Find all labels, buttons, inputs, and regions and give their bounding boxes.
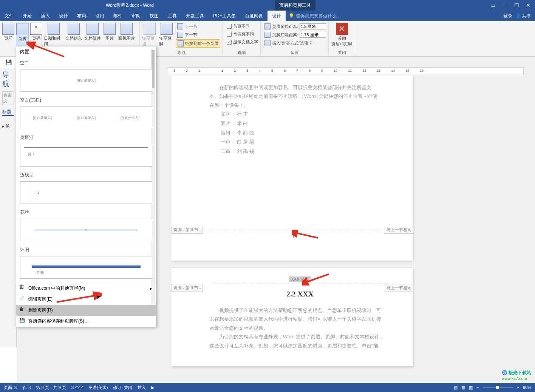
tools-tab[interactable]: 工具	[163, 11, 181, 21]
save-to-gallery-icon: 💾	[19, 318, 25, 324]
show-doc-text-checkbox[interactable]: ✓显示文档文字	[225, 39, 260, 46]
prev-section-icon	[177, 23, 183, 29]
header-top-input[interactable]	[300, 23, 326, 29]
same-as-previous-tag-1: 与上一节相同	[385, 226, 413, 234]
first-page-different-checkbox[interactable]: 首页不同	[225, 23, 260, 30]
document-title: Word教程2.docx - Word	[106, 2, 154, 9]
gallery-item-floral-label: 花丝	[16, 207, 156, 218]
ribbon-display-options-icon[interactable]: ▭	[490, 2, 495, 8]
header-section-marker-2: 页脚 - 第 3 节 - 与上一节相同	[172, 284, 413, 292]
status-language[interactable]: 英语(美国)	[88, 385, 108, 390]
previous-section-button[interactable]: 上一节	[176, 23, 220, 30]
status-macro-icon[interactable]: ▶	[151, 385, 154, 390]
status-word-count[interactable]: 3 个字	[71, 385, 83, 390]
gallery-item-floral[interactable]: ❈	[20, 219, 152, 241]
design-page-tab[interactable]: 设计	[54, 11, 73, 21]
gallery-item-retro[interactable]: [作者]	[20, 256, 152, 279]
more-footers-office-menu[interactable]: 🖼 Office.com 中的其他页脚(M) ▸	[16, 283, 156, 294]
zoom-slider[interactable]	[483, 387, 513, 388]
gallery-item-austin-label: 奥斯汀	[16, 132, 156, 143]
zoom-in-button[interactable]: +	[517, 385, 519, 390]
minimize-button[interactable]: —	[502, 2, 507, 8]
header-icon	[2, 23, 14, 35]
ribbon-tabs: 文件 开始 插入 设计 布局 引用 邮件 审阅 视图 工具 开发工具 PDF工具…	[0, 11, 535, 21]
login-button[interactable]: 登录	[503, 13, 512, 19]
document-canvas[interactable]: 在新的阅读视图中阅读更加容易。可以折叠文档某些部分并关注所需文 本。如果在达到结…	[172, 76, 527, 382]
close-window-button[interactable]: ✕	[526, 2, 530, 8]
edit-footer-menu[interactable]: 📄 编辑页脚(E)	[16, 294, 156, 305]
tell-me-search[interactable]: 💡 告诉我您想要做什么…	[289, 13, 341, 19]
horizontal-ruler[interactable]: 32112345678910111213141516	[168, 67, 524, 74]
header-top-distance[interactable]: 页眉顶端距离:	[263, 23, 328, 30]
checkbox-checked-icon: ✓	[227, 40, 232, 45]
home-tab[interactable]: 开始	[18, 11, 36, 21]
docinfo-icon	[68, 23, 80, 35]
status-bar: 页面: 8 节: 3 第 8 页，共 9 页 3 个字 英语(美国) 修订: 关…	[0, 383, 535, 392]
page-header[interactable]: XXX 公司	[209, 276, 391, 285]
gallery-item-retro-label: 怀旧	[16, 244, 156, 255]
view-print-layout-button[interactable]: ▦	[461, 385, 465, 390]
share-button[interactable]: 👤 共享	[515, 13, 531, 19]
pdf-tools-tab[interactable]: PDF工具集	[209, 11, 240, 21]
next-section-button[interactable]: 下一节	[176, 31, 220, 39]
save-button[interactable]: 💾	[5, 59, 12, 65]
baidu-tab[interactable]: 百度网盘	[240, 11, 268, 21]
zoom-out-button[interactable]: −	[476, 385, 479, 390]
quick-access-toolbar: 💾	[5, 59, 14, 66]
gallery-item-blank[interactable]: [在此处键入]	[20, 69, 152, 92]
group-label-close: 关闭	[331, 50, 353, 56]
align-tab-icon	[264, 40, 271, 46]
remove-footer-menu[interactable]: 🗑 删除页脚(R)	[16, 305, 156, 316]
status-section[interactable]: 节: 3	[22, 385, 31, 390]
footer-tag-2: 页脚 - 第 3 节 -	[172, 284, 203, 292]
view-web-layout-button[interactable]: ▥	[469, 385, 473, 390]
gallery-item-blank3[interactable]: [在此处键入][在此处键入][在此处键入]	[20, 106, 152, 129]
online-picture-icon	[121, 23, 133, 35]
layout-tab[interactable]: 布局	[73, 11, 91, 21]
checkbox-icon	[227, 24, 232, 29]
footer-page-number[interactable]: 7	[292, 233, 295, 239]
footer-gallery-dropdown: 内置 空白 [在此处键入] 空白(三栏) [在此处键入][在此处键入][在此处键…	[16, 46, 156, 327]
insert-alignment-tab-button[interactable]: 插入"对齐方式"选项卡	[263, 39, 328, 47]
gallery-item-border[interactable]: | 1	[20, 181, 152, 204]
references-tab[interactable]: 引用	[91, 11, 109, 21]
watermark-url: www.xz7.com	[502, 376, 531, 381]
insert-tab[interactable]: 插入	[36, 11, 54, 21]
view-tab[interactable]: 视图	[145, 11, 163, 21]
remove-footer-icon: 🗑	[19, 307, 25, 313]
footer-bottom-input[interactable]	[300, 32, 326, 38]
gallery-item-blank3-label: 空白(三栏)	[16, 95, 156, 106]
navigation-pane: 导航 搜索文 标题 ▸ 第	[0, 68, 17, 347]
maximize-button[interactable]: ☐	[514, 2, 519, 8]
save-selection-to-gallery-menu[interactable]: 💾 将所选内容保存到页脚库(S)…	[16, 316, 156, 327]
developer-tab[interactable]: 开发工具	[181, 11, 209, 21]
view-read-mode-button[interactable]: ▤	[454, 385, 458, 390]
file-tab[interactable]: 文件	[0, 11, 18, 21]
header-top-icon	[264, 23, 271, 29]
link-to-previous-button[interactable]: 链接到前一条页眉	[176, 39, 220, 48]
docparts-icon	[87, 23, 99, 35]
nav-outline-item[interactable]: ▸ 第	[2, 123, 14, 129]
mailings-tab[interactable]: 邮件	[109, 11, 127, 21]
gallery-item-austin[interactable]: 页 1	[20, 144, 152, 167]
nav-tab-headings[interactable]: 标题	[2, 109, 14, 116]
document-page-2[interactable]: XXX 公司 页脚 - 第 3 节 - 与上一节相同 2.2 XXX 视频提供了…	[172, 268, 413, 366]
footer-bottom-distance[interactable]: 页脚底端距离:	[263, 31, 328, 39]
header-button[interactable]: 页眉	[2, 23, 14, 56]
odd-even-different-checkbox[interactable]: 奇偶页不同	[225, 31, 260, 38]
status-page[interactable]: 页面: 8	[4, 385, 17, 390]
header-company-text[interactable]: XXX 公司	[289, 276, 311, 282]
group-label-position: 位置	[263, 50, 326, 56]
gallery-section-builtin: 内置	[16, 46, 156, 57]
goto-footer-icon	[161, 23, 173, 35]
review-tab[interactable]: 审阅	[127, 11, 145, 21]
status-insert-mode[interactable]: 插入	[138, 385, 146, 390]
design-tab[interactable]: 设计	[268, 11, 286, 21]
zoom-level[interactable]: 90%	[523, 385, 531, 390]
status-track-changes[interactable]: 修订: 关闭	[113, 385, 132, 390]
status-page-of[interactable]: 第 8 页，共 9 页	[36, 385, 66, 390]
close-header-footer-button[interactable]: ✕ 关闭页眉和页脚	[331, 23, 353, 50]
nav-search-input[interactable]: 搜索文	[2, 91, 14, 105]
goto-footer-button[interactable]: 转至页脚	[159, 23, 175, 50]
watermark-brand: 🌀 极光下载站	[502, 370, 531, 376]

::::::

Exercise details: What belongs in the answer is each line from the listing above that contains "text".

Expected output:
show-doc-text-checkbox[interactable]: ✓显示文档文字	[225, 39, 260, 46]
header-company-text[interactable]: XXX 公司	[289, 276, 311, 282]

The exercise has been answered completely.